(Dataset items)
-- Opening Marker --
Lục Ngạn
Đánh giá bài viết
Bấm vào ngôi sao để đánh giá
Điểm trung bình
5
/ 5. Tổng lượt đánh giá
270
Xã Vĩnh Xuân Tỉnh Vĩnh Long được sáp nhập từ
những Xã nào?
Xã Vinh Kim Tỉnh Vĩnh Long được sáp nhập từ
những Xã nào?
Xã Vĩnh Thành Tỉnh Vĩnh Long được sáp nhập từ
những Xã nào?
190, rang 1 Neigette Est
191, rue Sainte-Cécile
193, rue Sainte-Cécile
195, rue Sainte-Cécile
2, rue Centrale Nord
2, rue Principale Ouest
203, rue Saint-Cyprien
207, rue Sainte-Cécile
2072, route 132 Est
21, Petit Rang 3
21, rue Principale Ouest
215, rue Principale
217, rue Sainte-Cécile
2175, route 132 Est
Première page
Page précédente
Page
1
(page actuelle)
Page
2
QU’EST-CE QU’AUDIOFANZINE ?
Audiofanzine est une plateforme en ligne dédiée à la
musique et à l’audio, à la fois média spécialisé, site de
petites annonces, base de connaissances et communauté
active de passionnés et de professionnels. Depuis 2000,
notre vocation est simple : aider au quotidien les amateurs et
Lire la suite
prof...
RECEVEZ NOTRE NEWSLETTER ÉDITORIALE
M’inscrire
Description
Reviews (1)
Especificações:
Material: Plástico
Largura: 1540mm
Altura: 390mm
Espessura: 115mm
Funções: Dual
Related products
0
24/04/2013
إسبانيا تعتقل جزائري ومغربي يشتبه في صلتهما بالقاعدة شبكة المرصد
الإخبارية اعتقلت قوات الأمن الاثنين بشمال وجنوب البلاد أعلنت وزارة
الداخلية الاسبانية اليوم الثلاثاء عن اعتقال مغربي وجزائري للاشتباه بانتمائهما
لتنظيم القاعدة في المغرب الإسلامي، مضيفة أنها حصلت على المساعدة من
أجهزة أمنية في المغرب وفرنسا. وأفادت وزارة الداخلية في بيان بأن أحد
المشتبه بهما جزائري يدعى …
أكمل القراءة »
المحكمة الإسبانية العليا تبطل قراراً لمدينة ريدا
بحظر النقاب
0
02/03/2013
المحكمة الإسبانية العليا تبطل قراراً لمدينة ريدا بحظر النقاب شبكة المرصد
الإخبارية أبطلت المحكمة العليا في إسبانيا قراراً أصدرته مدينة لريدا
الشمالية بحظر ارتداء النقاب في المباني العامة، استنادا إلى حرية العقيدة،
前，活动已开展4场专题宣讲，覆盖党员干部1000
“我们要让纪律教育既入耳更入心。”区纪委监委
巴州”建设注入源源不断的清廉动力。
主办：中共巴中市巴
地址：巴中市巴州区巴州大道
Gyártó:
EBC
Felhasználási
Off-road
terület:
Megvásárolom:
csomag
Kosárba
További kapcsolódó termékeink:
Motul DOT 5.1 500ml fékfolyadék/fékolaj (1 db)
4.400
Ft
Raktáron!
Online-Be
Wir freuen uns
-- Closing Marker --
WHAT THE TASK REQUIRES »
Give back the data above, repeating every record exactly.

ANSWER SECTION »
Lục Ngạn
Đánh giá bài viết
Bấm vào ngôi sao để đánh giá
Điểm trung bình
5
/ 5. Tổng lượt đánh giá
270
Xã Vĩnh Xuân Tỉnh Vĩnh Long được sáp nhập từ
những Xã nào?
Xã Vinh Kim Tỉnh Vĩnh Long được sáp nhập từ
những Xã nào?
Xã Vĩnh Thành Tỉnh Vĩnh Long được sáp nhập từ
những Xã nào?
190, rang 1 Neigette Est
191, rue Sainte-Cécile
193, rue Sainte-Cécile
195, rue Sainte-Cécile
2, rue Centrale Nord
2, rue Principale Ouest
203, rue Saint-Cyprien
207, rue Sainte-Cécile
2072, route 132 Est
21, Petit Rang 3
21, rue Principale Ouest
215, rue Principale
217, rue Sainte-Cécile
2175, route 132 Est
Première page
Page précédente
Page
1
(page actuelle)
Page
2
QU’EST-CE QU’AUDIOFANZINE ?
Audiofanzine est une plateforme en ligne dédiée à la
musique et à l’audio, à la fois média spécialisé, site de
petites annonces, base de connaissances et communauté
active de passionnés et de professionnels. Depuis 2000,
notre vocation est simple : aider au quotidien les amateurs et
Lire la suite
prof...
RECEVEZ NOTRE NEWSLETTER ÉDITORIALE
M’inscrire
Description
Reviews (1)
Especificações:
Material: Plástico
Largura: 1540mm
Altura: 390mm
Espessura: 115mm
Funções: Dual
Related products
0
24/04/2013
إسبانيا تعتقل جزائري ومغربي يشتبه في صلتهما بالقاعدة شبكة المرصد
الإخبارية اعتقلت قوات الأمن الاثنين بشمال وجنوب البلاد أعلنت وزارة
الداخلية الاسبانية اليوم الثلاثاء عن اعتقال مغربي وجزائري للاشتباه بانتمائهما
لتنظيم القاعدة في المغرب الإسلامي، مضيفة أنها حصلت على المساعدة من
أجهزة أمنية في المغرب وفرنسا. وأفادت وزارة الداخلية في بيان بأن أحد
المشتبه بهما جزائري يدعى …
أكمل القراءة »
المحكمة الإسبانية العليا تبطل قراراً لمدينة ريدا
بحظر النقاب
0
02/03/2013
المحكمة الإسبانية العليا تبطل قراراً لمدينة ريدا بحظر النقاب شبكة المرصد
الإخبارية أبطلت المحكمة العليا في إسبانيا قراراً أصدرته مدينة لريدا
الشمالية بحظر ارتداء النقاب في المباني العامة، استنادا إلى حرية العقيدة،
前，活动已开展4场专题宣讲，覆盖党员干部1000
“我们要让纪律教育既入耳更入心。”区纪委监委
巴州”建设注入源源不断的清廉动力。
主办：中共巴中市巴
地址：巴中市巴州区巴州大道
Gyártó:
EBC
Felhasználási
Off-road
terület:
Megvásárolom:
csomag
Kosárba
További kapcsolódó termékeink:
Motul DOT 5.1 500ml fékfolyadék/fékolaj (1 db)
4.400
Ft
Raktáron!
Online-Be
Wir freuen uns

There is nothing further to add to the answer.